** Opening Data extracts block **

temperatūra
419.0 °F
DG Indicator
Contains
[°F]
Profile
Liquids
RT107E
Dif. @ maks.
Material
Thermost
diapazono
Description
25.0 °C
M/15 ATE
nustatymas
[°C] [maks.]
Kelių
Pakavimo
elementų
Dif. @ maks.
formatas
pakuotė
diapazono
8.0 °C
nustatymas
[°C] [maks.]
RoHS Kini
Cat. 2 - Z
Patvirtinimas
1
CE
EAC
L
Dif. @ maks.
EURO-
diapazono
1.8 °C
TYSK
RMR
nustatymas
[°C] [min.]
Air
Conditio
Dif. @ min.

** Closing Data extracts block **
** Opening Data extracts block **

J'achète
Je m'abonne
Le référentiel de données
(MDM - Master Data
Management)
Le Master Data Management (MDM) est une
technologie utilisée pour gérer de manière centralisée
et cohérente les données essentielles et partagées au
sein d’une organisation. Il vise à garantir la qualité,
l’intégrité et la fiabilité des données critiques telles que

** Closing Data extracts block **
** Opening Data extracts block **

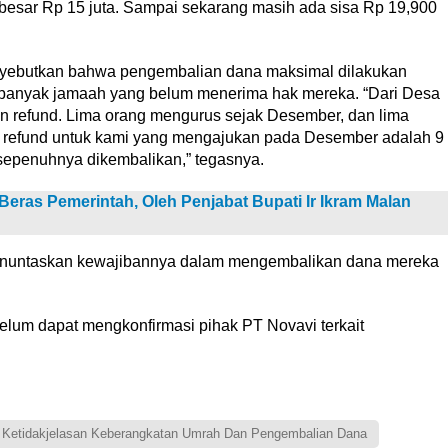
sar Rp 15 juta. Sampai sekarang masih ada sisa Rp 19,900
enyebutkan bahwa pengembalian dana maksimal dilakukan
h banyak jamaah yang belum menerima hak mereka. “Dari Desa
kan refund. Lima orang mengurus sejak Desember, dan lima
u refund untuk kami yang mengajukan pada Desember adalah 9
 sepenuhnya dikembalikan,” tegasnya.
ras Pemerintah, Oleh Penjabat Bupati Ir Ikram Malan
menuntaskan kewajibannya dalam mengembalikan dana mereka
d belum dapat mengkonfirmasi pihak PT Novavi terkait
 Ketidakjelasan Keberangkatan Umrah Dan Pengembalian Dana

** Closing Data extracts block **

* **Problem to solve**: Using the entries shown above, reproduce verbatim the lines from the line bearing "Le référentiel de données" to the line bearing "l’intégrité et la", inclusive.

* **Result of the task**:
Le référentiel de données
(MDM - Master Data
Management)
Le Master Data Management (MDM) est une
technologie utilisée pour gérer de manière centralisée
et cohérente les données essentielles et partagées au
sein d’une organisation. Il vise à garantir la qualité,
l’intégrité et la fiabilité des données critiques telles que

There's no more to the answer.